TASK ITEM -> Repeat exactly, and only, the lines from the line containing "1959年，中国科学院华南植" through the last line of the records below, including both.

┄┄┄┄┄┄┄┄┄┄

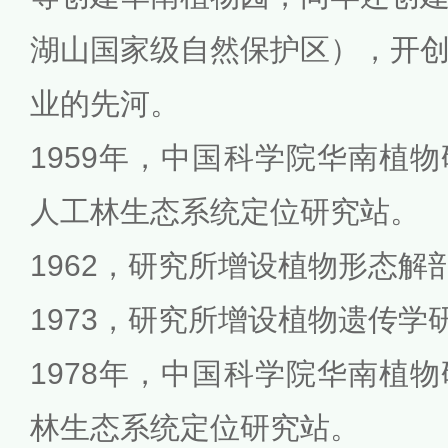
湖山国家级自然保护区），开
业的先河。
1959年，中国科学院华南植
人工林生态系统定位研究站。
1962，研究所增设植物形态解
1973，研究所增设植物遗传学
1978年，中国科学院华南植
林生态系统定位研究站。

┄┄┄┄┄┄┄┄┄┄

PROBLEM SOLUTION ->
1959年，中国科学院华南植
人工林生态系统定位研究站。
1962，研究所增设植物形态解
1973，研究所增设植物遗传学
1978年，中国科学院华南植
林生态系统定位研究站。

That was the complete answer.